Not All Claims Against Generic Versions Of Fosamax® Are Preempted: Judge Keenan Ruled In Manhattan Today

This afternoon, Judge Keenan published his memorandum opinion on the topic of whether generic manufacturers of alendronate sodium (the compound that Merck has branded as Fosamax®) will be completely excused from the ongoing Fosamax ONJ MDL — under the preemption principles set down by the Supremes in Wyeth v. Levine.

This will not likely directly impact Merck’s overall fortunes — except insofar as Merck might be able to assign some of the damages it ultimately ends up paying (to the extent an MDL settlement is reached) for payment, by the generic manufacturers.

Now — to make the background theory here a little clearer — if a generic simply copies a branded drug, in general, the generic may rely on the labels and warnings provided by the branded drug manufacturer (here Merck), verbatim — in the generic’s own inserts, all as approved by FDA, to escape liability from various plaintiffs’ claims under the theory of federal preemption of state law claims.

Judge Keenan generally agreed with that idea — but ruled (full 15 page PDF here) that if the generic companies did not promptly update the label copy for alendronate sodium as Merck revised it, with FDA concurrence over the years, the generics may be held seperately liable for not promptly warning doctors and their patients about the emerging risks. In sum, then, this clearly opens the door at least a bit — to Merck’s making the generics kick in to the proposed settlement funding.

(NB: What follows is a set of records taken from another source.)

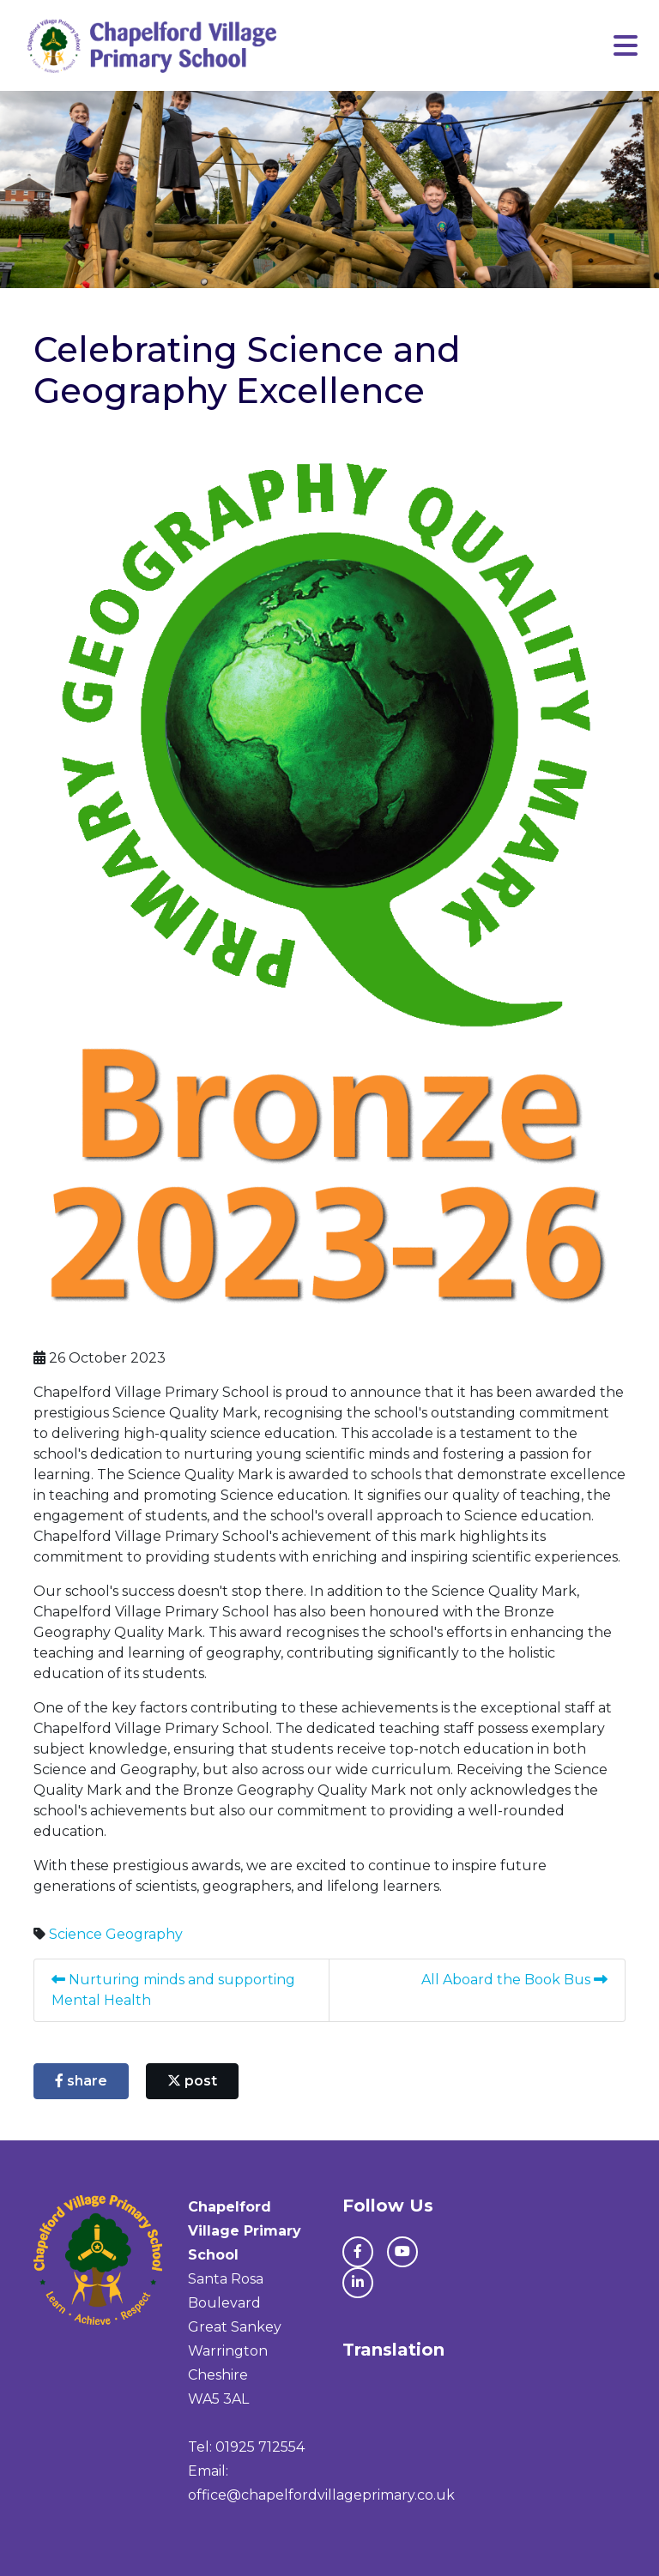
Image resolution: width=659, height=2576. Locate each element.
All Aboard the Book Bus (514, 1979)
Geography (144, 1934)
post (192, 2081)
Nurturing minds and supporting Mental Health (173, 1989)
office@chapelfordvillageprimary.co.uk (321, 2495)
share (81, 2081)
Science (75, 1934)
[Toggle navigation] (625, 46)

. . . .For the reasons stated above, the Generic Defendants’ motion to dismiss is granted with respect to the design defect claims. The motion to dismiss is also granted as to the failure to warn claims, except to the extent that plaintiffs may claim that the Generic Defendants failed to timely update their labels after Merck updated the Fosamax label. . . .

Separately, we are reliably informed that Judge Keenan expressed displeasure today about the lack of progress on a mediated settlement — for about 300 of the ONJ (or osteonecrosis of the jaw) cases. I think there will be a renewed effort, even though the parties report that talks have foundered — because the able judge is suggesting that both sides have a lot to lose, if all 300 proceed to trial. That said, this opinion may ultimately increase the probability of the settlement being funded adequately — and thus allow the two sides to close the gap, whatever that might be.